Point de vue des partisans#
Le projet de loi semble destiné à :
- Accroître la transparence publique sur qui possède et profite des prestataires de soins de santé, et comment la propriété affecte les services et les finances.
- Protéger les patients et les communautés en réduisant le risque que les propriétaires à but lucratif (en particulier le capital-investissement) réduisent des services essentiels, sous-staffent ou ferment des installations pour un profit à court terme.
- Exiger des garanties financières (comme des fonds en séquestre) afin que les installations puissent continuer à fonctionner en période de stress financier ou après une vente.

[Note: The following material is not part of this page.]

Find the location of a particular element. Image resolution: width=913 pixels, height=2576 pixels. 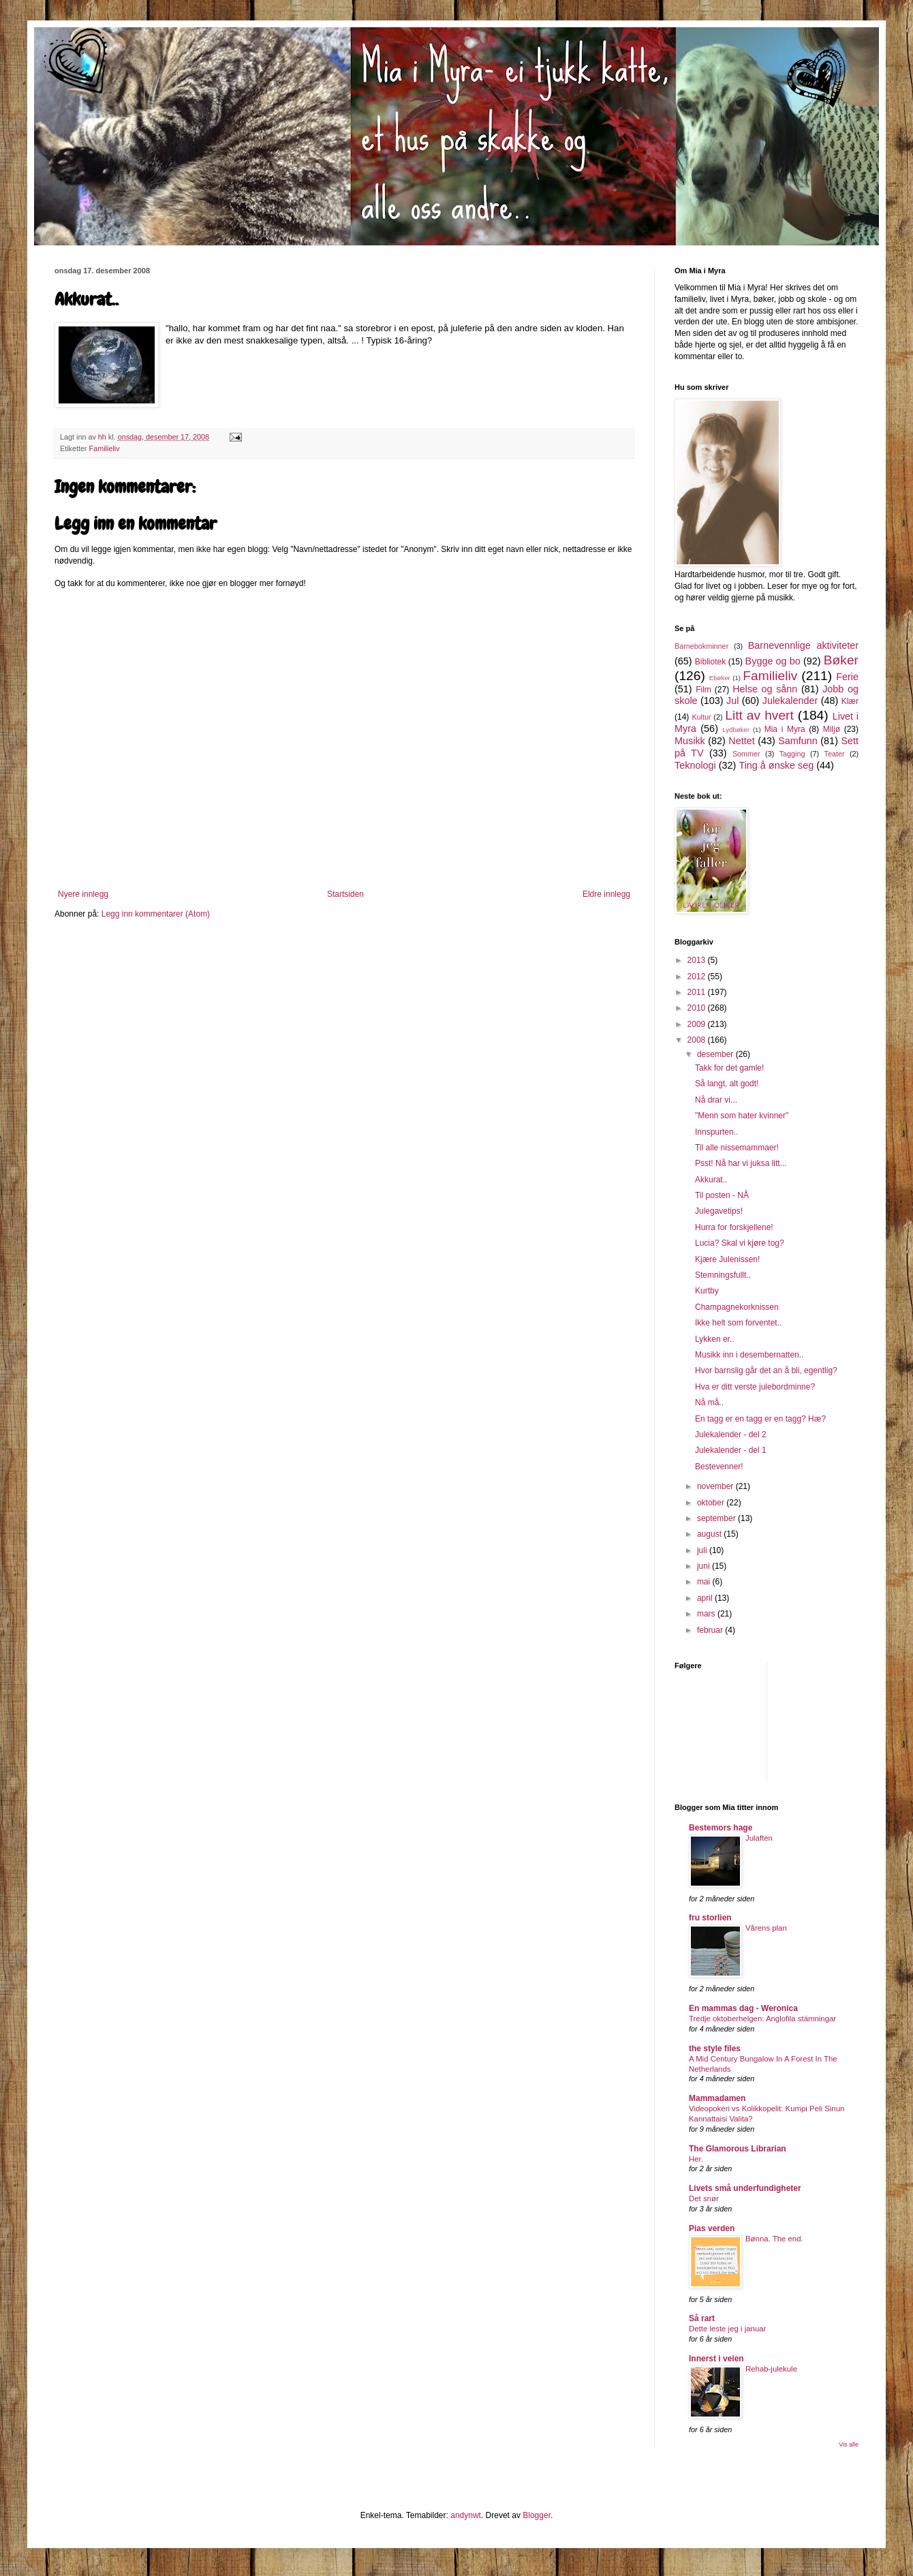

- Donner aux régulateurs des outils pour bloquer ou limiter des accords qui menacent l'accès, et pour étudier les tendances du marché afin que le Congrès puisse agir sur la consolidation ou les préjudices du capital-investissement.
- Canaliser les frais de licence et les pénalités pour soutenir les programmes de main-d'œuvre en santé et les hôpitaux de sécurité.
Point de vue des opposants#
Une préoccupation est que le projet de loi pourrait créer de lourdes nouvelles charges de rapport et de conformité :
- Les listes de rapports sont longues et pourraient coûter cher aux entreprises à préparer et à HHS à collecter et vérifier.
- Une grande partie de la prise de décision est déléguée au secrétaire à la Santé et aux Services sociaux (par exemple, définir les « services essentiels », décider des montants en séquestre et quand refuser des licences), ce qui pourrait créer de l'incertitude pour les investisseurs et les opérateurs.
- Les exigences de licence, les pénalités civiles, les exigences de séquestre et les moratoires possibles sur les acquisitions pourraient décourager certains investissements dans les soins de santé ou amener les investisseurs à modifier leurs structures pour éviter d'être couverts par la loi.
- Certaines divulgations requises (noms des partenaires limités, frais détaillés, listes de fournisseurs) pourraient soulever des problèmes de confidentialité ou juridiques pour les investisseurs privés ; le projet de loi n'explique pas pleinement la protection des informations commercialement sensibles.
- Le projet de loi n'inclut pas de note fiscale dans le texte fourni, donc la taille et la source des coûts administratifs et des ressources d'application ne sont pas claires.